Web mining consists of crawling the world wide web, and extracting and processing its structure, usage, or content. This tutorial, taught by Scale Unlimited founder Ken Krugler (@kkrugler), focused on content mining at a large scale (as you might surmise from its title). After a thorough overview of web mining, we did a focused crawl for ultimate frisbee images. The first step in any type of web mining is crawling, or fetching and parsing web pages. There are four types of web crawls: broad (e.g. bingbot), focused, domain, and what Krugler calls the "don't crawl" crawl, wherein you leverage other people's crawl data, which besides usually being faster and cheaper, also reduces the load on your crawlees' servers. If you go for this option, you can either use public datasets like CommonCrawl or Wikipedia or commercial providers like Spinner and Infochimps.
Per Krugler, the general rule of crawling solutions is: don't roll your own! No matter your language, there's an open source option. Java has Nutch and Heritrix, Python has Scrapey, PHP has the more literally named php-crawler. Whichever solution you end up going with, make sure it's reliable, scalable, and fault-tolerant. Sure, a single server can fetch lots of pages, but scaling becomes an issue with post-processing.
Keep in mind that unless you're creating an index of the crawled sites, you're breaking the implicit "traffic-for-bandwidth" contract, and therefore risk having the wrath of the webmaster reign down on your inquisitive shoulders.
Today's lab had us doing a focused crawl, so Krugler took us through the basics. First, you need to start with good seed urls, or really high-quality pages. You can use a paid/free service to find these, or you can use search and manually enter them or make calls to the APIs. After you have your seeds, you fetch and parse new urls and give them a page score. When parsing, be sure to normalize the outlines (e.g. http://basketball.com becomes http://www.basketball.com), and use a suffix filter to skip links to low-value pages like images and pdf files.
You can score pages by tokenizing their text, using simple term-based scoring or using a Support Vector Machine, which is trained using "documents" that have features and a positive or negative class, creates a statistical model that divides all the documents into separate positive or negative classes, and then uses this model to assign unknown documents one of these classes.
Graphics and small amount of content (e.g. a definition page)are some of the wrenches in determining page quality. You can filter these pages out by setting a minimum real content threshold. By "real content," Krugler means the stuff that's not Chrome, cruft or boilerplate. You can scrape off this junk with Boilerpipe.

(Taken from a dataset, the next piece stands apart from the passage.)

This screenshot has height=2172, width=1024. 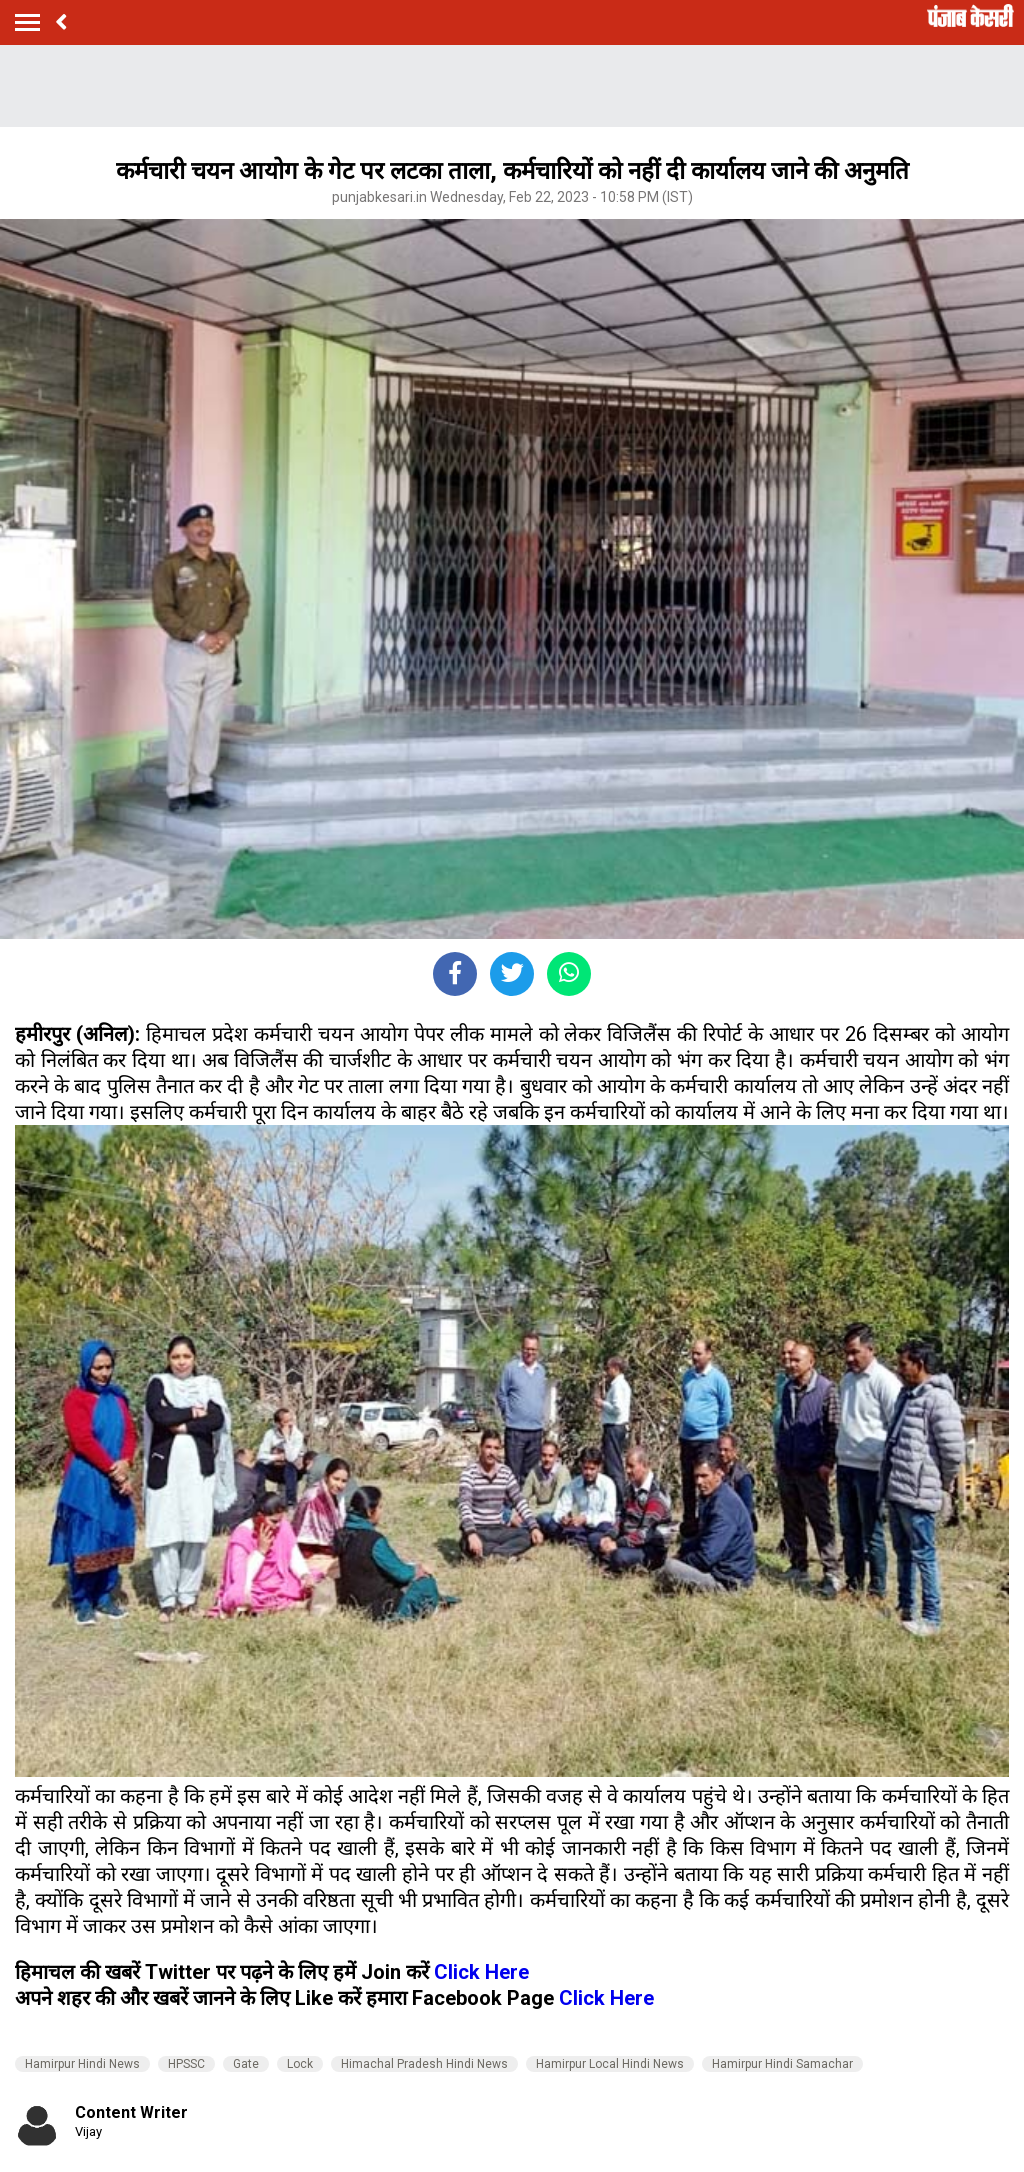 I want to click on Click Here, so click(x=481, y=1972).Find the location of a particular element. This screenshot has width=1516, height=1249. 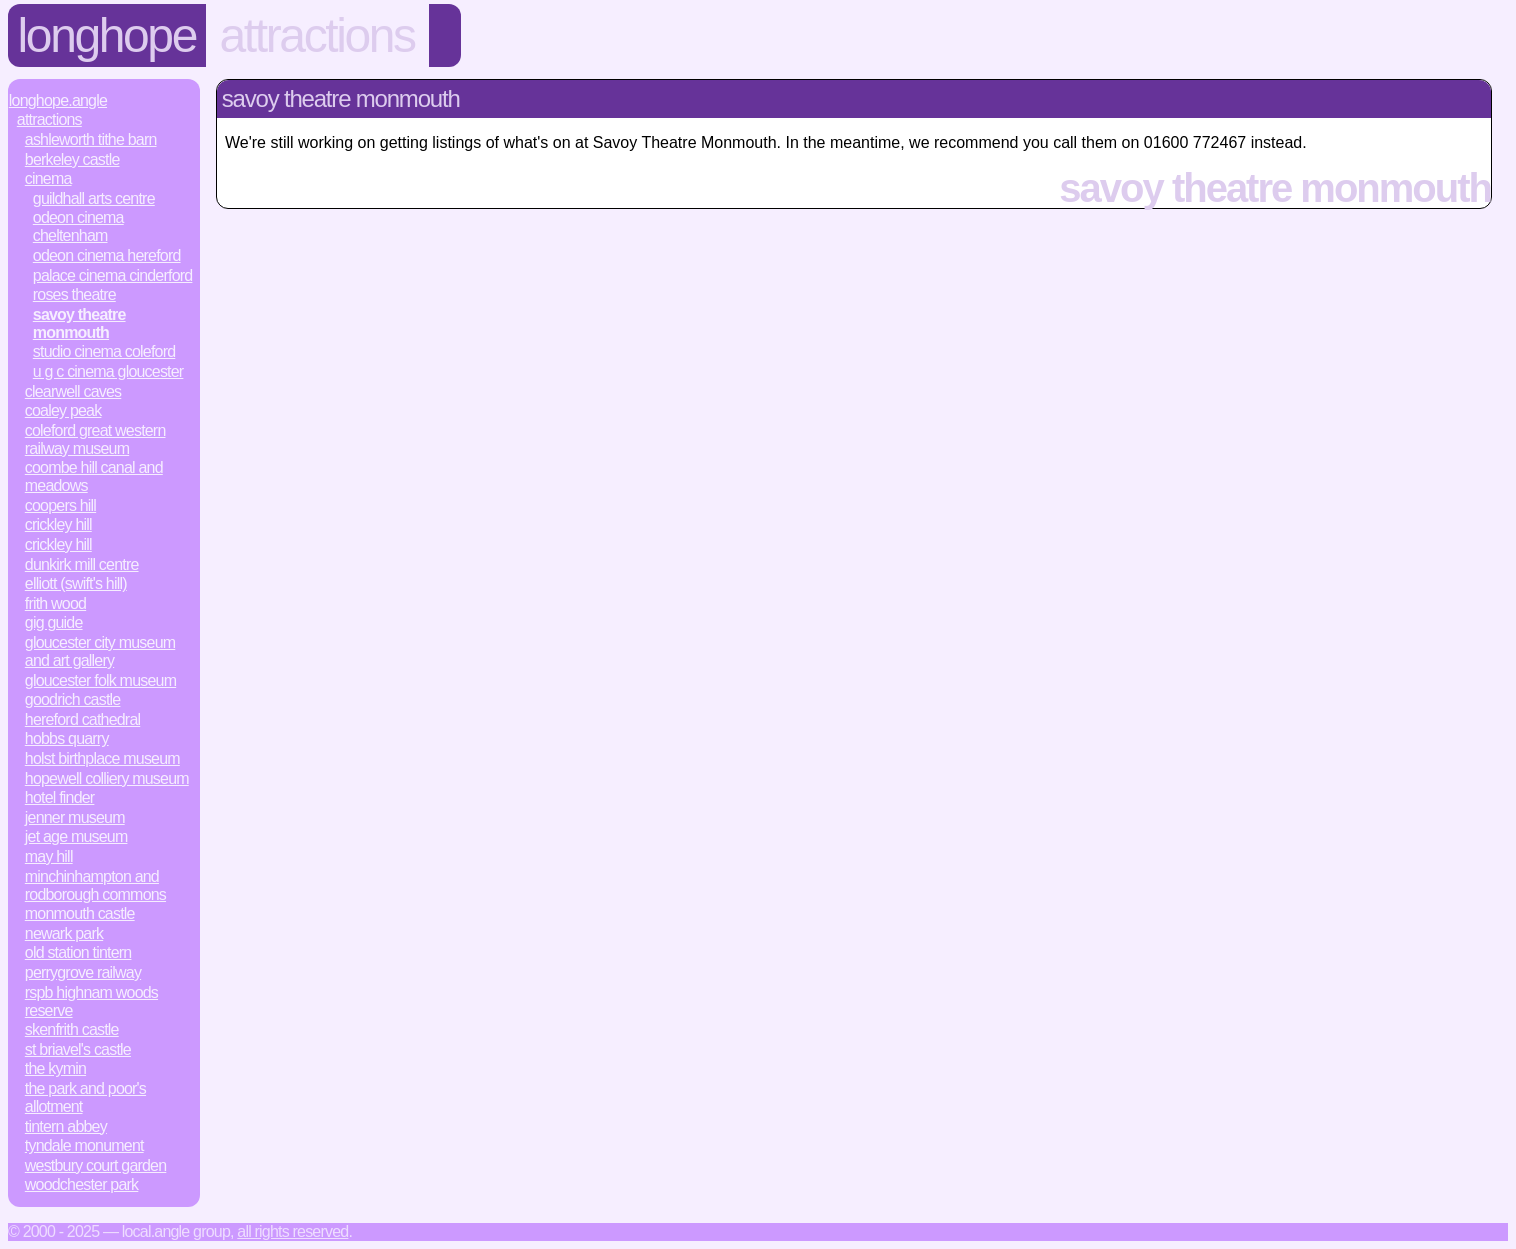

After you have your page score, it's time to extract and score its outline before putting the url into the url state, or the database of all known urls. There are three attributes of extraction: broad, precise, and accurate. You get to pick two, and these depend on whether you're extracting unstructured (broad, accurate), semi-structured (broad, precise), or structured (precise, accurate) data.
Usually, no matter which type of data you're extracting, you'll need:
- To clean the html. You can use a library like NekoHTML for this. Keep in mind that the end result won't match the original text.
- A charset to convert bytes to characters. Tika works pretty well.
- A boilerplate scraper like Boilerpipe.
- Some means of identifying the page's language (http response header, meta tag, tag attribute, or text analysis).
If you're doing unstructured extraction, your goal is to extract text without much additional processing (often there are just a few HTML fields). If you're doing semi-structured extraction, your goal is to find data in random text. Since it's not very format-specific, this can be applied broadly, often at the expense of accuracy. Easy patterns like telephone numbers, micro formats, and NLP named entities all usually work well with semi-structured extraction.